(Saved entries)
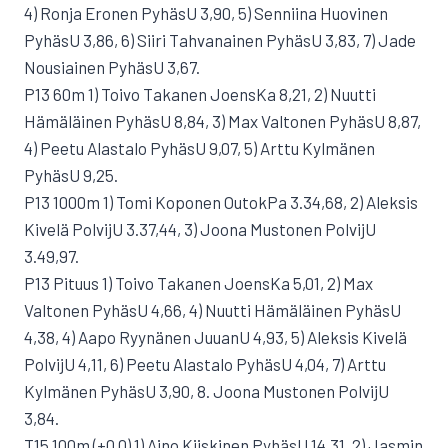
4) Ronja Eronen PyhäsU 3,90, 5) Senniina Huovinen
PyhäsU 3,86, 6) Siiri Tahvanainen PyhäsU 3,83, 7) Jade
Nousiainen PyhäsU 3,67.
P13 60m 1) Toivo Takanen JoensKa 8,21, 2) Nuutti
Hämäläinen PyhäsU 8,84, 3) Max Valtonen PyhäsU 8,87,
4) Peetu Alastalo PyhäsU 9,07, 5) Arttu Kylmänen
PyhäsU 9,25.
P13 1000m 1) Tomi Koponen OutokPa 3.34,68, 2) Aleksis
Kivelä PolvijU 3.37,44, 3) Joona Mustonen PolvijU
3.49,97.
P13 Pituus 1) Toivo Takanen JoensKa 5,01, 2) Max
Valtonen PyhäsU 4,66, 4) Nuutti Hämäläinen PyhäsU
4,38, 4) Aapo Ryynänen JuuanU 4,93, 5) Aleksis Kivelä
PolvijU 4,11, 6) Peetu Alastalo PyhäsU 4,04, 7) Arttu
Kylmänen PyhäsU 3,90, 8. Joona Mustonen PolvijU
3,84.
T15 100m (+0,0) 1) Aino Kiiskinen PyhäsU 14,31, 2) Jasmin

_TASK TO COMPLETE_
Where the word "Mustonen" shows up in a line of the entries above, copy that line.

_ANSWER SECTION_
Kivelä PolvijU 3.37,44, 3) Joona Mustonen PolvijU
Kylmänen PyhäsU 3,90, 8. Joona Mustonen PolvijU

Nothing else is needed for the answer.